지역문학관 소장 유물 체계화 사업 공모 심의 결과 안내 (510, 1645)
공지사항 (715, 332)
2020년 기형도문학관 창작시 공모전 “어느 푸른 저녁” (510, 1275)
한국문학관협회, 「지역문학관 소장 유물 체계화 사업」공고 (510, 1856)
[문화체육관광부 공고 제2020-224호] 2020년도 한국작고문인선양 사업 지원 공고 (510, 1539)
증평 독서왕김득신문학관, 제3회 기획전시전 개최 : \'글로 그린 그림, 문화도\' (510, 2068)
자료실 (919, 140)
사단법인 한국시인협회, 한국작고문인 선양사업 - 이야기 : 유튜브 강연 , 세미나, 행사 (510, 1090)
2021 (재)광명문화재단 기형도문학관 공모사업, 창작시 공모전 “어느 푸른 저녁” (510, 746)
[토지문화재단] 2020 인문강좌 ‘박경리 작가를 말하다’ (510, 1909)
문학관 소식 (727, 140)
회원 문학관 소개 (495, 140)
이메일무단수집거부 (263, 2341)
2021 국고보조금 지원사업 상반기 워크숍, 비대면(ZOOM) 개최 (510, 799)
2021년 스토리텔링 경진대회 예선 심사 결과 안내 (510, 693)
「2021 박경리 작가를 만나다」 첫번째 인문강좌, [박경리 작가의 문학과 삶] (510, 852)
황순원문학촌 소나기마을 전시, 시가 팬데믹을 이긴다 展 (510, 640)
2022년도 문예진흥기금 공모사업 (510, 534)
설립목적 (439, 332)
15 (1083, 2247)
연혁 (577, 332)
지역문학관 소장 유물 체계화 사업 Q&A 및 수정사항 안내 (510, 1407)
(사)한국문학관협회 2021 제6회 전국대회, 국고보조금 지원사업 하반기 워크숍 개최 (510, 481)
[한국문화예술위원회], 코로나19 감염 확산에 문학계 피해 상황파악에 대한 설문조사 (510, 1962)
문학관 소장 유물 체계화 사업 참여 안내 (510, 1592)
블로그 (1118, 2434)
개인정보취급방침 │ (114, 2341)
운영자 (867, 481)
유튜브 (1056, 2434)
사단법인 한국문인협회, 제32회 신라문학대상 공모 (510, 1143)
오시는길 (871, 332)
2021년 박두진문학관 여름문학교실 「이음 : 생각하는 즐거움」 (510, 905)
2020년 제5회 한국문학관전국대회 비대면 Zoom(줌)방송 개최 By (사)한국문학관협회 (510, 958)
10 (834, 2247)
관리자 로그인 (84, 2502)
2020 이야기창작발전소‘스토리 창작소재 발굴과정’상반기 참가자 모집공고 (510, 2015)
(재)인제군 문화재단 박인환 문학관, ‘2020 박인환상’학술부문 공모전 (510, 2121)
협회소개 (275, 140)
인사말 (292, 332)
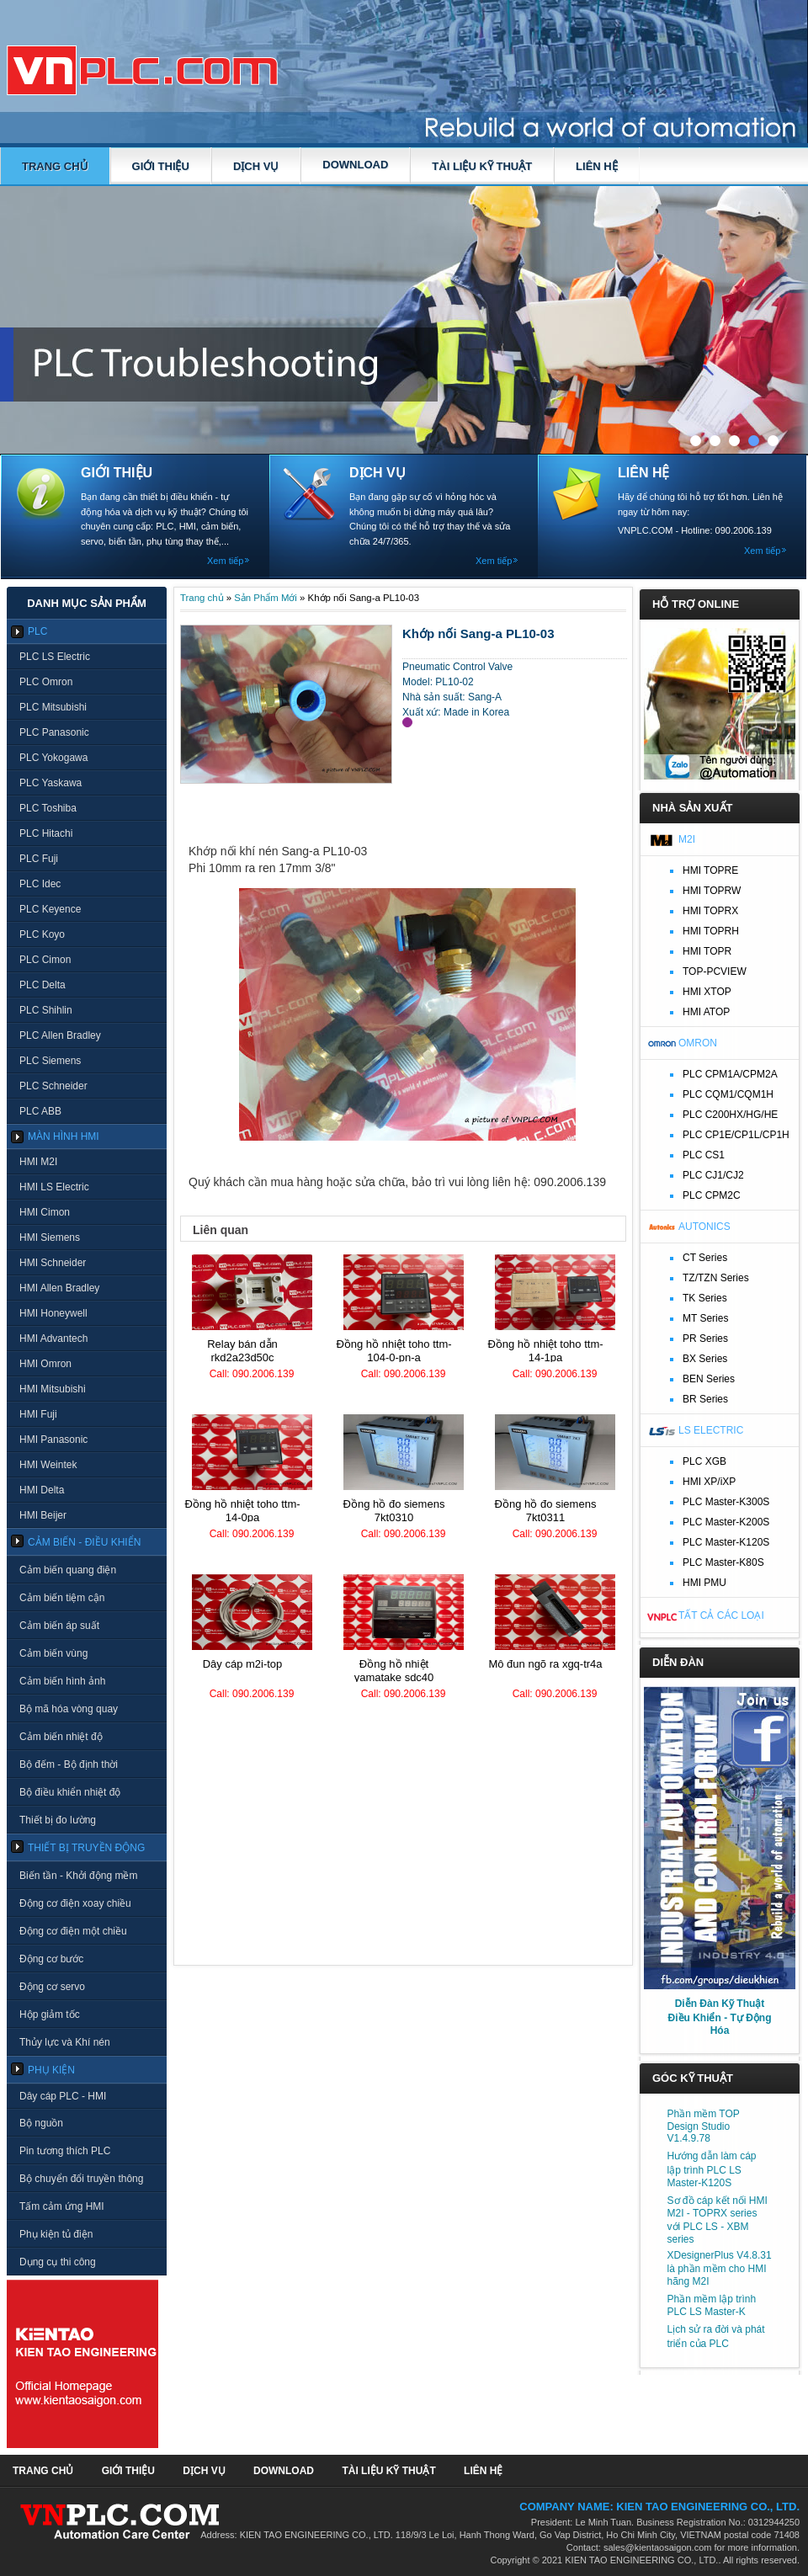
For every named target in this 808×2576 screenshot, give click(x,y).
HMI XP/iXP (709, 1482)
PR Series (705, 1338)
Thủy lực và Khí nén (64, 2042)
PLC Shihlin (45, 1010)
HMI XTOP (707, 992)
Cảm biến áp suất (59, 1625)
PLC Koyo (42, 934)
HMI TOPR (707, 951)
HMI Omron (45, 1364)
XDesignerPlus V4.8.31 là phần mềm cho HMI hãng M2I (719, 2268)
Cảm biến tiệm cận (61, 1598)
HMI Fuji (38, 1414)
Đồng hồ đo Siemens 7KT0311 (546, 1511)
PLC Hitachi (45, 833)
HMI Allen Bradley (59, 1288)
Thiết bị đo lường (57, 1820)
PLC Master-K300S (726, 1502)
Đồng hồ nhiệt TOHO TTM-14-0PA (242, 1511)
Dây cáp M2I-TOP (243, 1664)
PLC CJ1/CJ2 (713, 1175)
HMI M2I (38, 1162)
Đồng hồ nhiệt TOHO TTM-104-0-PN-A (393, 1351)
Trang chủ (55, 166)
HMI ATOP (706, 1012)
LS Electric (710, 1430)
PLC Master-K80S (723, 1562)
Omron (697, 1043)
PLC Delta (42, 985)
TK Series (705, 1298)
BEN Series (709, 1379)
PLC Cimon (45, 960)
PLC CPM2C (712, 1195)
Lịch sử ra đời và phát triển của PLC (716, 2336)
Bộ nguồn (41, 2123)
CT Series (705, 1258)
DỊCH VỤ (256, 166)
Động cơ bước (51, 1959)
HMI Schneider (52, 1263)
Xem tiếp (225, 561)
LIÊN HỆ (597, 166)
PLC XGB (704, 1461)
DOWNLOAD (355, 164)
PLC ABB (40, 1111)
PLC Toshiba (48, 808)
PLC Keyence (50, 909)
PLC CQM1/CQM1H (728, 1094)
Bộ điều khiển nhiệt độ (69, 1792)
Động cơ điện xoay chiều (75, 1903)
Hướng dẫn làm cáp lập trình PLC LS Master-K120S (712, 2169)
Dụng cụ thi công (57, 2262)
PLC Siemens (50, 1061)
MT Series (705, 1318)
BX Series (705, 1359)
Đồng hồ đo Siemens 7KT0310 (394, 1511)
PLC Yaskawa (50, 783)
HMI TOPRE (710, 870)
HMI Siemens (49, 1237)
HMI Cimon (44, 1212)
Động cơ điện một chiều (73, 1931)
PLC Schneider (53, 1086)
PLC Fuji (38, 859)
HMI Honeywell (53, 1313)
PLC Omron (45, 682)
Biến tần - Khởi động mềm (78, 1875)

+ + + + + + +

• **EXERCISE**: Repeat the material above precisely as it appears, omitting the images it contains.

• **EXERCISE RESPONSE**:
지역문학관 소장 유물 체계화 사업 공모 심의 결과 안내 (510, 1645)
공지사항 (715, 332)
2020년 기형도문학관 창작시 공모전 “어느 푸른 저녁” (510, 1275)
한국문학관협회, 「지역문학관 소장 유물 체계화 사업」공고 (510, 1856)
[문화체육관광부 공고 제2020-224호] 2020년도 한국작고문인선양 사업 지원 공고 (510, 1539)
증평 독서왕김득신문학관, 제3회 기획전시전 개최 : \'글로 그린 그림, 문화도\' (510, 2068)
자료실 (919, 140)
사단법인 한국시인협회, 한국작고문인 선양사업 - 이야기 : 유튜브 강연 , 세미나, 행사 (510, 1090)
2021 (재)광명문화재단 기형도문학관 공모사업, 창작시 공모전 “어느 푸른 저녁” (510, 746)
[토지문화재단] 2020 인문강좌 ‘박경리 작가를 말하다’ (510, 1909)
문학관 소식 (727, 140)
회원 문학관 소개 (495, 140)
이메일무단수집거부 (263, 2341)
2021 국고보조금 지원사업 상반기 워크숍, 비대면(ZOOM) 개최 (510, 799)
2021년 스토리텔링 경진대회 예선 심사 결과 안내 (510, 693)
「2021 박경리 작가를 만나다」 첫번째 인문강좌, [박경리 작가의 문학과 삶] (510, 852)
황순원문학촌 소나기마을 전시, 시가 팬데믹을 이긴다 展 (510, 640)
2022년도 문예진흥기금 공모사업 (510, 534)
설립목적 (439, 332)
15 (1083, 2247)
연혁 (577, 332)
지역문학관 소장 유물 체계화 사업 Q&A 및 수정사항 안내 (510, 1407)
(사)한국문학관협회 2021 제6회 전국대회, 국고보조금 지원사업 하반기 워크숍 개최 (510, 481)
[한국문화예술위원회], 코로나19 감염 확산에 문학계 피해 상황파악에 대한 설문조사 (510, 1962)
문학관 소장 유물 체계화 사업 참여 안내 (510, 1592)
블로그 (1118, 2434)
개인정보취급방침 │ (114, 2341)
운영자 (867, 481)
유튜브 (1056, 2434)
사단법인 한국문인협회, 제32회 신라문학대상 공모 (510, 1143)
오시는길 (871, 332)
2021년 박두진문학관 여름문학교실 「이음 : 생각하는 즐거움」 (510, 905)
2020년 제5회 한국문학관전국대회 비대면 Zoom(줌)방송 개최 By (사)한국문학관협회 (510, 958)
10 (834, 2247)
관리자 로그인 (84, 2502)
2020 이야기창작발전소‘스토리 창작소재 발굴과정’상반기 참가자 모집공고 (510, 2015)
(재)인제군 문화재단 박인환 문학관, ‘2020 박인환상’학술부문 공모전 (510, 2121)
협회소개 (275, 140)
인사말 (292, 332)
For every named target in this 808×2576 screenshot, give click(x,y).
HMI XP/iXP (709, 1482)
PR Series (705, 1338)
Thủy lực và Khí nén (64, 2042)
PLC Shihlin (45, 1010)
HMI XTOP (707, 992)
Cảm biến áp suất (59, 1625)
PLC Koyo (42, 934)
HMI TOPR (707, 951)
HMI Omron (45, 1364)
XDesignerPlus V4.8.31 là phần mềm cho HMI hãng M2I (719, 2268)
Cảm biến tiệm cận (61, 1598)
HMI Fuji (38, 1414)
Đồng hồ đo Siemens 7KT0311 (546, 1511)
PLC Hitachi (45, 833)
HMI Allen Bradley (59, 1288)
Thiết bị đo lường (57, 1820)
PLC Master-K300S (726, 1502)
Đồng hồ nhiệt TOHO TTM-14-0PA (242, 1511)
Dây cáp M2I-TOP (243, 1664)
PLC CJ1/CJ2 (713, 1175)
HMI M2I (38, 1162)
Đồng hồ nhiệt TOHO TTM-104-0-PN-A (393, 1351)
Trang chủ (55, 166)
HMI ATOP (706, 1012)
LS Electric (710, 1430)
PLC Master-K80S (723, 1562)
Omron (697, 1043)
PLC Delta (42, 985)
TK Series (705, 1298)
BEN Series (709, 1379)
PLC Cimon (45, 960)
PLC CPM2C (712, 1195)
Lịch sử ra đời và phát triển của PLC (716, 2336)
Bộ nguồn (41, 2123)
CT Series (705, 1258)
DỊCH VỤ (256, 166)
Động cơ bước (51, 1959)
HMI Schneider (52, 1263)
Xem tiếp (225, 561)
LIÊN HỆ (597, 166)
PLC XGB (704, 1461)
DOWNLOAD (355, 164)
PLC ABB (40, 1111)
PLC Toshiba (48, 808)
PLC Keyence (50, 909)
PLC CQM1/CQM1H (728, 1094)
Bộ điều khiển nhiệt độ (69, 1792)
Động cơ điện xoay chiều (75, 1903)
Hướng dẫn làm cáp lập trình PLC LS Master-K120S (712, 2169)
Dụng cụ thi công (57, 2262)
PLC Siemens (50, 1061)
MT Series (705, 1318)
BX Series (705, 1359)
Đồng hồ đo Siemens 7KT0310 (394, 1511)
PLC Yaskawa (50, 783)
HMI TOPRE (710, 870)
HMI Siemens (49, 1237)
HMI Cimon (44, 1212)
Động cơ điện một chiều (73, 1931)
PLC Schneider (53, 1086)
PLC Fuji (38, 859)
HMI Honeywell (53, 1313)
PLC Omron (45, 682)
Biến tần - Khởi động mềm (78, 1875)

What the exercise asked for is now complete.